EXERCISE: Transcribe each entry exactly; skip the images.

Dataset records
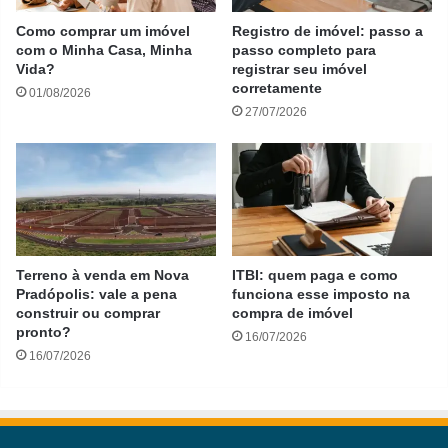
Como comprar um imóvel
Registro de imóvel: passo a
com o Minha Casa, Minha
passo completo para
Vida?
registrar seu imóvel
corretamente
01/08/2026
27/07/2026
Terreno à venda em Nova
ITBI: quem paga e como
Pradópolis: vale a pena
funciona esse imposto na
construir ou comprar
compra de imóvel
pronto?
16/07/2026
16/07/2026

ANSWER SPACE:
Como comprar um imóvel
Registro de imóvel: passo a
com o Minha Casa, Minha
passo completo para
Vida?
registrar seu imóvel
corretamente
01/08/2026
27/07/2026
Terreno à venda em Nova
ITBI: quem paga e como
Pradópolis: vale a pena
funciona esse imposto na
construir ou comprar
compra de imóvel
pronto?
16/07/2026
16/07/2026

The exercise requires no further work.